Durante gran parte del trayecto se mantuvo callada. Salvo algunos comentarios relativos a la inminente tormenta y al asunto de las cancelas, permaneció abstraída en la contemplación del paisaje. Tan sólo en una ocasión se animó y participó en el debate a propósito del nombre de la finca.

Elena estaba decaída. Ésa era la razón de que mirase ensimismada a través de la ventanilla, y de que nos acompañase a Orozuz. Ella estaba invitada también, pero la idea de que viniese con nosotros fue de Reme. No dije ni sí ni no. Esa es mi forma de manifestar mi desacuerdo. Mi novia argumentó que si tenía que ir sola, se quedaría en su casa. Me encogí de hombros. Para mí ya era una prueba ir a esa cena. Ir con Elena era una complicación añadida.

La esperanza de que declinara el ofrecimiento de Reme duró poco. Elena aceptó arreglándoselas para dar la impresión de que nos hacía un favor. Aun después de haber accedido, yo abrigaba la secreta ilusión de que se arrepintiese. Me decía: “¿Qué ganas de frivolidades puede tener alguien que está bajo el impacto de una ruptura?”. Su novio la había dejado. No por otra. Sencillamente la había dejado.

Los días son tan cortos en diciembre que, cuando llegamos a Orozuz, era de noche. Y llovía con fuerza. Desde que cruzamos el puente sobre el Guadalmecín y cogimos el camino que salía a la derecha, el tiempo empeoró.

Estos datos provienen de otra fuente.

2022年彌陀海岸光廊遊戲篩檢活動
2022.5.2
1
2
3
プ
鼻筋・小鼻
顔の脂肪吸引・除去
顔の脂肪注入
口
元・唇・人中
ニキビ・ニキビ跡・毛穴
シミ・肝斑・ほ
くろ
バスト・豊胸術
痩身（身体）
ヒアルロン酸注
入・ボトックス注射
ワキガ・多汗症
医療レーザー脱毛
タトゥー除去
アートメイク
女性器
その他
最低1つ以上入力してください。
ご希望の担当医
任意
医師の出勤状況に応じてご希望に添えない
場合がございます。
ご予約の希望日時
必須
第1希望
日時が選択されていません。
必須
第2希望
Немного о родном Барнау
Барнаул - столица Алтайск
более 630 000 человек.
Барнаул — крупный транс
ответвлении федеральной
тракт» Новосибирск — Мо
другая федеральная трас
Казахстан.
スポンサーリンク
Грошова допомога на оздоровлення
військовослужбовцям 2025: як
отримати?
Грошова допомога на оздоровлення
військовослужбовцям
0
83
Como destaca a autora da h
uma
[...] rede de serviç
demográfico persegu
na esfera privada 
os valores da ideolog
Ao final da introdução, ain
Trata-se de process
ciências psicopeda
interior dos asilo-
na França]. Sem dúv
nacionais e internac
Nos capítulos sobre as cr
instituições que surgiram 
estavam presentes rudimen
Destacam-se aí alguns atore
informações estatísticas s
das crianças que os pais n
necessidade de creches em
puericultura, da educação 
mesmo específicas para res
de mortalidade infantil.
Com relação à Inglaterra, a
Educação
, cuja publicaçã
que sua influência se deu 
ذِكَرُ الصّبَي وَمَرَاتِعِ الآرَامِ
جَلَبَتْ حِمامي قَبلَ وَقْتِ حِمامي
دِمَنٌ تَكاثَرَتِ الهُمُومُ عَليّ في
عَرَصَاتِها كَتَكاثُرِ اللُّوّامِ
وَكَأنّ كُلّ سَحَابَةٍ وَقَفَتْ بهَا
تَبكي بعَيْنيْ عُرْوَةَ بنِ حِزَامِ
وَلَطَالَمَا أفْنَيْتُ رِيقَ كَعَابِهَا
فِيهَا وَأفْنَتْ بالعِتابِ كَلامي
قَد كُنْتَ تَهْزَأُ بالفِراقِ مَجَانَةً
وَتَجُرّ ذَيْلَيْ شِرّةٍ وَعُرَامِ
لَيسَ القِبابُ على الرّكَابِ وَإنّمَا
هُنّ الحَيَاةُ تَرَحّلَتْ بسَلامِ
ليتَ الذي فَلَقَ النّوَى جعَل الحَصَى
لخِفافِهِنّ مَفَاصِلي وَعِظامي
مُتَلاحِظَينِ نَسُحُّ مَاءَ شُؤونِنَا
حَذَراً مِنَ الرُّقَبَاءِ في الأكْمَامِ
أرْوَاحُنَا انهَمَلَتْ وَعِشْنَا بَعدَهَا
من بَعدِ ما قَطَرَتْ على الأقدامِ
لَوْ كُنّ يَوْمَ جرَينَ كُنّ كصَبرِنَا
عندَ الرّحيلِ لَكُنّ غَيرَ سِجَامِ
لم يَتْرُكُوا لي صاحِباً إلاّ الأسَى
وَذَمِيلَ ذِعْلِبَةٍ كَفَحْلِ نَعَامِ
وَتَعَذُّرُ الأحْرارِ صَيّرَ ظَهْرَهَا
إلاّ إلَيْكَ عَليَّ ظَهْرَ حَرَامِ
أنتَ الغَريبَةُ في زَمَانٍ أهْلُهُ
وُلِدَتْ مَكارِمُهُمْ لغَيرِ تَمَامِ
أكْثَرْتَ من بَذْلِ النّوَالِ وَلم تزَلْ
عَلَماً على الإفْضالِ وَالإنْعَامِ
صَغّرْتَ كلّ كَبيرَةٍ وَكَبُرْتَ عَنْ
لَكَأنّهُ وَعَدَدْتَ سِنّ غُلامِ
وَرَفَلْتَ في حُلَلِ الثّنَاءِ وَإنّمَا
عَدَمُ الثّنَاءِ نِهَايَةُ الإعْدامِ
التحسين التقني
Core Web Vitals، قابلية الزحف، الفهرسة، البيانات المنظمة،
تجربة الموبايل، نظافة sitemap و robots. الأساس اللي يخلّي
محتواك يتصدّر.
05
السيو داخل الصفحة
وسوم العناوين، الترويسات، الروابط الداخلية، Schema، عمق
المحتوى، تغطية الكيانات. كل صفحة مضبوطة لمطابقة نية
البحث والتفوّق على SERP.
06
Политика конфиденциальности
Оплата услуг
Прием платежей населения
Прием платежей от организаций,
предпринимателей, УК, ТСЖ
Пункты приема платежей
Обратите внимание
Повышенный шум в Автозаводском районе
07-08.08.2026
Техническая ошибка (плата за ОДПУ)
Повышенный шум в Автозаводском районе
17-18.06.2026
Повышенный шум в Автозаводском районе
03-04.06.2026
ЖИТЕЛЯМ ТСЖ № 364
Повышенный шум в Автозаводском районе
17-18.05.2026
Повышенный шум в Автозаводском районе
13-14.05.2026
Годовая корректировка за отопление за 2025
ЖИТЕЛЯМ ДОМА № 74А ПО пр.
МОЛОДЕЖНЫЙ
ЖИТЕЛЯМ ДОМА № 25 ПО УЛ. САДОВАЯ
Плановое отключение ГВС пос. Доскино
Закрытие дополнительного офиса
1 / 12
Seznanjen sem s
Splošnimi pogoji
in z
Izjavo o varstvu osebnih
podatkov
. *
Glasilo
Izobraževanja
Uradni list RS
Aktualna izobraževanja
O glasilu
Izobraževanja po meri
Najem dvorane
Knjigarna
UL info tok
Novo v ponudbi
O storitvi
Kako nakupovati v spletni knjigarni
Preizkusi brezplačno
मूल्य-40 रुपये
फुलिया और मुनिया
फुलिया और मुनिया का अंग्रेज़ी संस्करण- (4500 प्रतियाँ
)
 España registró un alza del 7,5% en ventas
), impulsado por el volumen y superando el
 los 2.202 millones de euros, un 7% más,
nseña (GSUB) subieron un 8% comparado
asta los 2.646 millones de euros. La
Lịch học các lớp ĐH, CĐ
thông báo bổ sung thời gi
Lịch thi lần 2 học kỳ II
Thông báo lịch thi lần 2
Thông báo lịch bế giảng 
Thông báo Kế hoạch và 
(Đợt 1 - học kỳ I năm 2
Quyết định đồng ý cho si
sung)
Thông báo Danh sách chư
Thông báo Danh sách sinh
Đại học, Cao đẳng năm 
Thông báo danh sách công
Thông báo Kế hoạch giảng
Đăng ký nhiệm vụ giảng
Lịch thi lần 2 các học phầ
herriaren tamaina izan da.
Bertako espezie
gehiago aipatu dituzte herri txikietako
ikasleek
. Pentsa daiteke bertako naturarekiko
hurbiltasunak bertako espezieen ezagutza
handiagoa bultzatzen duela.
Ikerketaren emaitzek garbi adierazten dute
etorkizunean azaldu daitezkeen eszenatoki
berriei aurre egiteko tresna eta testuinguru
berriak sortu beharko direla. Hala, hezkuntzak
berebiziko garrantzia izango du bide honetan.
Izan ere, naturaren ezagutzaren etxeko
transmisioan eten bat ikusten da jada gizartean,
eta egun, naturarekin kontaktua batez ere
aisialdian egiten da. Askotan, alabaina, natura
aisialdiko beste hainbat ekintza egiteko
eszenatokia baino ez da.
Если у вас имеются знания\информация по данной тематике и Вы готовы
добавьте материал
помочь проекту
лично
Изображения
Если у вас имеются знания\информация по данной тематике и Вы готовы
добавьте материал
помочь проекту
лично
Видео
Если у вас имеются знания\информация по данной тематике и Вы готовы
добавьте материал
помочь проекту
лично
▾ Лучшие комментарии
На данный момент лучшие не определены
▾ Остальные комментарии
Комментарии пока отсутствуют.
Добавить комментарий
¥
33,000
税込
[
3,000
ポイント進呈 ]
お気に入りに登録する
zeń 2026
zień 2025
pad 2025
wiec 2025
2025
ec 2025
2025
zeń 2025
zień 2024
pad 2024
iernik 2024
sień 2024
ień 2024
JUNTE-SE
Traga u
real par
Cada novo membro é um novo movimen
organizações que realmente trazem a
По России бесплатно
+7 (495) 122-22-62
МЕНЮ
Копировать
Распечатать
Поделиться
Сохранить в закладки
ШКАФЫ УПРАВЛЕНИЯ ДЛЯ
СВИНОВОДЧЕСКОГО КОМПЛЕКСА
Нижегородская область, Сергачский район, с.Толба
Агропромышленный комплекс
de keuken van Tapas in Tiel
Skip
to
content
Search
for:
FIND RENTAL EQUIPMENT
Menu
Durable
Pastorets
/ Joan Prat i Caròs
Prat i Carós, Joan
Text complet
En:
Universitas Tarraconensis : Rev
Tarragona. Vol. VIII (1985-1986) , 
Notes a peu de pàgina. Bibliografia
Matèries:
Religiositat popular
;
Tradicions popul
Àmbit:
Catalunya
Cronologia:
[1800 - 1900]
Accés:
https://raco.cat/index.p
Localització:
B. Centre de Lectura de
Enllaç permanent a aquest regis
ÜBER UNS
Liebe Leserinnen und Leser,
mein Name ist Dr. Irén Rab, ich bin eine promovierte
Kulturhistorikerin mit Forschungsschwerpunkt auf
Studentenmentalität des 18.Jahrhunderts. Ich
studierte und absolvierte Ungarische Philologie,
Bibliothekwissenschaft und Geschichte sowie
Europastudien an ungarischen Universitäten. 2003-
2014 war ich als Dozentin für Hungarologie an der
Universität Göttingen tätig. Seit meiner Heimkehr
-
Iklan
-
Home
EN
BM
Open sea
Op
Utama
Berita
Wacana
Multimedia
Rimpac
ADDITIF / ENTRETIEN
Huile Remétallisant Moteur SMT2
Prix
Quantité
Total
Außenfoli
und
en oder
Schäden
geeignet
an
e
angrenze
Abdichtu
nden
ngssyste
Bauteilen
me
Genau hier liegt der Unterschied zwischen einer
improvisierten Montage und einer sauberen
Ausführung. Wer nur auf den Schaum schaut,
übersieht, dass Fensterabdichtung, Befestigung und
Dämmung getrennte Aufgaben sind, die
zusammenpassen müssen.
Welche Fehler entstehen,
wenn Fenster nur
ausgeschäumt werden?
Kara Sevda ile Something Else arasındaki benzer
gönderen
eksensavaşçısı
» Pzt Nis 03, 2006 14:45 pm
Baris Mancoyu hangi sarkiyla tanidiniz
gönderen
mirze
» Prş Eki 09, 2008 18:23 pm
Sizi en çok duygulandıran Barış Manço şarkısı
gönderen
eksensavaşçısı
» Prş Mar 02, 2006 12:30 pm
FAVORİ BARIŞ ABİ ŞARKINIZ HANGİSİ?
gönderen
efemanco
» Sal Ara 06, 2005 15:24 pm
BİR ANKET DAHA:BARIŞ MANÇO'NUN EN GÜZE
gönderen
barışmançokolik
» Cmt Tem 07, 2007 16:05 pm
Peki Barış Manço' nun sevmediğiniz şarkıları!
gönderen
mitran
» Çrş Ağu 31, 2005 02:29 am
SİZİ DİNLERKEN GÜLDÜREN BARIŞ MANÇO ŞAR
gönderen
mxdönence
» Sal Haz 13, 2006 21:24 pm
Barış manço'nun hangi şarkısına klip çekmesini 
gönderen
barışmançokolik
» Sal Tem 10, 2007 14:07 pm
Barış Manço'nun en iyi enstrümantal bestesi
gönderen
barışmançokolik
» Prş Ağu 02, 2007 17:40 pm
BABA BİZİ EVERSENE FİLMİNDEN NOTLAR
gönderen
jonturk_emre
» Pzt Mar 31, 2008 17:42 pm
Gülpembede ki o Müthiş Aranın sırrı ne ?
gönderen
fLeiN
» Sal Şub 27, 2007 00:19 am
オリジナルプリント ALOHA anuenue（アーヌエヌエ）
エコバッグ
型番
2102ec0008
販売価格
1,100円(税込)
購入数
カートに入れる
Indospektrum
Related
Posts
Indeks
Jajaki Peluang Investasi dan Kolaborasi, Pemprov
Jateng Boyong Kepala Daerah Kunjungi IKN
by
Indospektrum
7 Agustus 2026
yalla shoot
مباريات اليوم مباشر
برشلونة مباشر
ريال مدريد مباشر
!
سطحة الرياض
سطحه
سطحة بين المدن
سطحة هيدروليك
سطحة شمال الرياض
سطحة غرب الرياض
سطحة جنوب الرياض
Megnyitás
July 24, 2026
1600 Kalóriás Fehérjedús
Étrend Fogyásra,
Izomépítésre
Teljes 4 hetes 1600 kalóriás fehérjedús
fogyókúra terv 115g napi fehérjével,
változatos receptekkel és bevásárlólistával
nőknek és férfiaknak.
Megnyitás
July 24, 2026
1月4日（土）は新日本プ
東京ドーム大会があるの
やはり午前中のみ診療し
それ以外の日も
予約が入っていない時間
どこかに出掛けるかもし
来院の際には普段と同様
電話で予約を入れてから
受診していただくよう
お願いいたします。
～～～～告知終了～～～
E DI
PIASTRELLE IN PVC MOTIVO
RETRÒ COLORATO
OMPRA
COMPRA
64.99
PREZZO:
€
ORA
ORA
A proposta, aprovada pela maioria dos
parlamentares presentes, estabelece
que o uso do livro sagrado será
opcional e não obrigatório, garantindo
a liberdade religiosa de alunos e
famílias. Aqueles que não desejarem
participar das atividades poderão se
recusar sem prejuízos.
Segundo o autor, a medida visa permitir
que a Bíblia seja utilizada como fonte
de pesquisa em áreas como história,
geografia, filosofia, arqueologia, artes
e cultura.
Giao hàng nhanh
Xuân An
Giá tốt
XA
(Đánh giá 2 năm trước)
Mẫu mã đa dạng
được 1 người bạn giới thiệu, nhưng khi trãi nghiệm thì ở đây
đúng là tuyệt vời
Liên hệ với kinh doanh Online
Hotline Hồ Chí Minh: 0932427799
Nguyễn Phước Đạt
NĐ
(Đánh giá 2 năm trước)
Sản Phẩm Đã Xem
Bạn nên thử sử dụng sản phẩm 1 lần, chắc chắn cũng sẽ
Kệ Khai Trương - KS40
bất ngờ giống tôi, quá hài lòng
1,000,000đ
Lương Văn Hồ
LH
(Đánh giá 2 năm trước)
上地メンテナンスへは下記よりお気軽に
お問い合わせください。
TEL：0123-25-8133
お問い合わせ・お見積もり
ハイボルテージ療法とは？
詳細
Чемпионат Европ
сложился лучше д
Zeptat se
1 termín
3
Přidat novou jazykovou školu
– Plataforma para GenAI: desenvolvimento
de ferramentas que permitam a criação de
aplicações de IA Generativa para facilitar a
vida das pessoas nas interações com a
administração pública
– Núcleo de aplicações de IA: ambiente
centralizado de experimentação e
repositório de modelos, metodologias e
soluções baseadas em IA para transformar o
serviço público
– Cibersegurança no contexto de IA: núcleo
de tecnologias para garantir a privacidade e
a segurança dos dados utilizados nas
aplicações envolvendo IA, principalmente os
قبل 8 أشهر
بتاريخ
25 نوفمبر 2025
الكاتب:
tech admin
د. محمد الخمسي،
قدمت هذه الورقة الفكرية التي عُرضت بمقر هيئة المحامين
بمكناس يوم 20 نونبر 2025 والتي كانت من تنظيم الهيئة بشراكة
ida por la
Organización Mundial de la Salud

El camino bajaba hasta el río y discurría paralelo a él. Entre uno y otro había una franja arenosa donde crecían las adelfas. Luego el camino se desviaba a la izquierda, flanqueado por una alambrada de espinos. Este tramo recto acababa en una cuesta larga y empinada.

Más allá el camino se estrechaba. Entre ambas rodadas crecían matas de jara lobuna que barrían la parte inferior del coche. También los laterales eran azotados por los durillos que formaban una densa galería. La luz de los faros reverberaba en su rozagante follaje abrillantado por las gotas de agua.

Había también madroños cargados de frutos. Me habría gustado hacer un alto. Pero llovía y Elena no estaba de humor para recolecciones. Me limité a contemplarlos y seguimos hasta la primera doble cancela, donde no hubo más remedio que detenerse.